Whenever a line in the records below contains "échanger", pick it out.
[Start of section]
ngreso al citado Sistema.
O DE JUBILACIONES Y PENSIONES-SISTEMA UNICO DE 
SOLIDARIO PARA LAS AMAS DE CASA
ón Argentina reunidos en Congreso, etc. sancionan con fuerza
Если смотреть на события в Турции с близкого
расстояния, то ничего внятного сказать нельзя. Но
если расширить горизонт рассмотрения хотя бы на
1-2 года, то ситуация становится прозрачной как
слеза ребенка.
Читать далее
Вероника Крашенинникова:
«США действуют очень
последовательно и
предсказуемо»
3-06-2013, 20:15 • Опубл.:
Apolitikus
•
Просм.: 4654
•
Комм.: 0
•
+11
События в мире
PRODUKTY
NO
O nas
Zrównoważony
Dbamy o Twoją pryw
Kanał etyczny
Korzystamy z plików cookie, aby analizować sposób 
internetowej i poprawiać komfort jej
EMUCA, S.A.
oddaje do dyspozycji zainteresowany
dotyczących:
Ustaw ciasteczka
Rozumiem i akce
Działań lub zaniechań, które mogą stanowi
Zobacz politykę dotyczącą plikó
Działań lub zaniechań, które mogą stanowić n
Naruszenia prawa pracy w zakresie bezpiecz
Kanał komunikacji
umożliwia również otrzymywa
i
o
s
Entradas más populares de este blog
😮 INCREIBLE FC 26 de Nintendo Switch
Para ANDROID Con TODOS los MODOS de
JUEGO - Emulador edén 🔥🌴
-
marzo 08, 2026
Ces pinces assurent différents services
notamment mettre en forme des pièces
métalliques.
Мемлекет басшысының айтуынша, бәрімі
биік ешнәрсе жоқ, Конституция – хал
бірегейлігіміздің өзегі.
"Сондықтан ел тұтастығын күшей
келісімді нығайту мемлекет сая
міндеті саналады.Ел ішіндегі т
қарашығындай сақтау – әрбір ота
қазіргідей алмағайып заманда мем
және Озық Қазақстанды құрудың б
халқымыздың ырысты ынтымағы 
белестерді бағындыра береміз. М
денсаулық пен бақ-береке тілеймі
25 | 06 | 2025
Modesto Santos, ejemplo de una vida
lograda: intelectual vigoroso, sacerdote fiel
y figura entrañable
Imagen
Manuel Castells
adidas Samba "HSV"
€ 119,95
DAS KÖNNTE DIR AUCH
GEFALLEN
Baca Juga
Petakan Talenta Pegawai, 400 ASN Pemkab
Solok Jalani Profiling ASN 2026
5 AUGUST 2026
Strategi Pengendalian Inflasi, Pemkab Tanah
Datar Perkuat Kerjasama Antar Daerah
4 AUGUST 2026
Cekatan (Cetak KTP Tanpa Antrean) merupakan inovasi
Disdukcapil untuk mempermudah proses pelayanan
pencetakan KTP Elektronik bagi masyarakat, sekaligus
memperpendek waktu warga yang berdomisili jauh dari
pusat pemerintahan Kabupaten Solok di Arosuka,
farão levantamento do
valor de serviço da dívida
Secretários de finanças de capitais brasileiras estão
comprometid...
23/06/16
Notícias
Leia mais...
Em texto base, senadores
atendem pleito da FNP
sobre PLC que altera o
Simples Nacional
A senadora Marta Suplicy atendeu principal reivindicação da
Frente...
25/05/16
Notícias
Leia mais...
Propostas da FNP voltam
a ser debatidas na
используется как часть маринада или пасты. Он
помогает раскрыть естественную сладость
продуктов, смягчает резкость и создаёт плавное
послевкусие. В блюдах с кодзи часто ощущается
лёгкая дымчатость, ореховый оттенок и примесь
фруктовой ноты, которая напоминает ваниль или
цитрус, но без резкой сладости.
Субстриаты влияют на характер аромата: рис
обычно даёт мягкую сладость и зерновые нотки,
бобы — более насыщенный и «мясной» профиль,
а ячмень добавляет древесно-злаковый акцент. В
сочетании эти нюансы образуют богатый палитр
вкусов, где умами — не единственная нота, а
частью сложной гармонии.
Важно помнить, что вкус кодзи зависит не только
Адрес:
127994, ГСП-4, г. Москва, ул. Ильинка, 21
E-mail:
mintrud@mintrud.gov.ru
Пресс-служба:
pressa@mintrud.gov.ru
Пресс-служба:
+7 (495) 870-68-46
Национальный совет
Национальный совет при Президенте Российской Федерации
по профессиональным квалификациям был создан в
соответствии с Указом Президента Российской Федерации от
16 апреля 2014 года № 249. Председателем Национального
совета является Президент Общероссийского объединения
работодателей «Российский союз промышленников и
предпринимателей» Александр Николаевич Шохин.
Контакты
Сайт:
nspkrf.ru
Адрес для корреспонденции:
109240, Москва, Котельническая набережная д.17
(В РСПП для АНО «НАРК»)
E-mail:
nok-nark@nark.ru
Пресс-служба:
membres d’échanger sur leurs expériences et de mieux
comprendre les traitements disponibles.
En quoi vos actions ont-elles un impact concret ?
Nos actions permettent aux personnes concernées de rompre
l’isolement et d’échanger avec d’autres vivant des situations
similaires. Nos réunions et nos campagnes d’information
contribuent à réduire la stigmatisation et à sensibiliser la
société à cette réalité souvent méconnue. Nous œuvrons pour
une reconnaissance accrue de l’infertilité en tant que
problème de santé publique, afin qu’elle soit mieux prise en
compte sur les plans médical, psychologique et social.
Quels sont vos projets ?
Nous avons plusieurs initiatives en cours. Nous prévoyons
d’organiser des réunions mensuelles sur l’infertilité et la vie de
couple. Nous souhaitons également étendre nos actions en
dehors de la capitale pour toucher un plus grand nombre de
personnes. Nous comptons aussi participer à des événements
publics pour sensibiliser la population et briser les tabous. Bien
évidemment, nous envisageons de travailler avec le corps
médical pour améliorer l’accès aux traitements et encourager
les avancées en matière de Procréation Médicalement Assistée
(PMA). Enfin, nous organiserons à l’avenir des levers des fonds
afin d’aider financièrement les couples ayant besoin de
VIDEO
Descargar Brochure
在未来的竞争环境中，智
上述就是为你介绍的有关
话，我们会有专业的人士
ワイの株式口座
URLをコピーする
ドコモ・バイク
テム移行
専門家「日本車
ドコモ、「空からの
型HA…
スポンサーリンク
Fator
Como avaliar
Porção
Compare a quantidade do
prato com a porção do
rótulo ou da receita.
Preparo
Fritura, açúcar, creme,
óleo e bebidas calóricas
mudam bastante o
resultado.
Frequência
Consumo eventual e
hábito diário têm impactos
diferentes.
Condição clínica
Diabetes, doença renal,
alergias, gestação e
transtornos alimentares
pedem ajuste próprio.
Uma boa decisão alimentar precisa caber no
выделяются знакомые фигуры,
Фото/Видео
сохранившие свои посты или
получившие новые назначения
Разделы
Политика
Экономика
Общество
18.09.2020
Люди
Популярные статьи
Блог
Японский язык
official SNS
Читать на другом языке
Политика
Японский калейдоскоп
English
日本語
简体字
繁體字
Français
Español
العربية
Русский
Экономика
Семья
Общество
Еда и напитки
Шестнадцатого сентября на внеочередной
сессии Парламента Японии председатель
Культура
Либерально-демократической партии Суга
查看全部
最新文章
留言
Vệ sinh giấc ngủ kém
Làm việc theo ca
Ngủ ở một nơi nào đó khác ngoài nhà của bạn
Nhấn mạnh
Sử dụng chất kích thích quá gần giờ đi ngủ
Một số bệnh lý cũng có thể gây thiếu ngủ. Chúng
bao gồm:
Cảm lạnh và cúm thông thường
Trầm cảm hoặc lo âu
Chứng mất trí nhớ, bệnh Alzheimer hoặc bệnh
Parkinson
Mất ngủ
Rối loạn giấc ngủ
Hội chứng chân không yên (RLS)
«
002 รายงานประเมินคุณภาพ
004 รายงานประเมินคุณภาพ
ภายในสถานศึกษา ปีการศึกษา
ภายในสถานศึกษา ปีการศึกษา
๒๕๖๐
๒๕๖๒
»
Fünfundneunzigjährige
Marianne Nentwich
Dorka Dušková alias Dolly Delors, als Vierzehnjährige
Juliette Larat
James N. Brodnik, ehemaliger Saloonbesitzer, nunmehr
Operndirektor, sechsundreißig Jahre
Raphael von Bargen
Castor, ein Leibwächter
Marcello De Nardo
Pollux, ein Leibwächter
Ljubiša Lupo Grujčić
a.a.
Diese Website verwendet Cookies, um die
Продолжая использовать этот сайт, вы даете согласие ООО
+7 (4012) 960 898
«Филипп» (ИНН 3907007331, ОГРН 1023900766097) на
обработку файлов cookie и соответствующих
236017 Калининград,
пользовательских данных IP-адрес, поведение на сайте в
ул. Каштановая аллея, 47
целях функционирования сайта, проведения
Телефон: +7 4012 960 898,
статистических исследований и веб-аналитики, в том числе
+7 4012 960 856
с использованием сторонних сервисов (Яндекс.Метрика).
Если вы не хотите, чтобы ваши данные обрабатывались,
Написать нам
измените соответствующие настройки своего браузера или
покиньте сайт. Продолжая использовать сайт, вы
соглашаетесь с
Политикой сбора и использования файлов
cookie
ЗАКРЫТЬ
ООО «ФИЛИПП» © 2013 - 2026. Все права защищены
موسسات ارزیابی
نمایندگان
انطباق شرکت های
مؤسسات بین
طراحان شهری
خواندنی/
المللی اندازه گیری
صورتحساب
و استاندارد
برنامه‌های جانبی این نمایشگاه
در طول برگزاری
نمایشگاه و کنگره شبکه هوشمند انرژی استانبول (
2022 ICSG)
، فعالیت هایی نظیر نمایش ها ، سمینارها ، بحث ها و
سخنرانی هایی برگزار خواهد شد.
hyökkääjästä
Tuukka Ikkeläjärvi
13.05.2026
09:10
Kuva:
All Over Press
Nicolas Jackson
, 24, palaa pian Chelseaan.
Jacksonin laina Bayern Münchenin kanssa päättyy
[End of section]
> **ANSWER SPACE**:
membres d’échanger sur leurs expériences et de mieux
l’isolement et d’échanger avec d’autres vivant des situations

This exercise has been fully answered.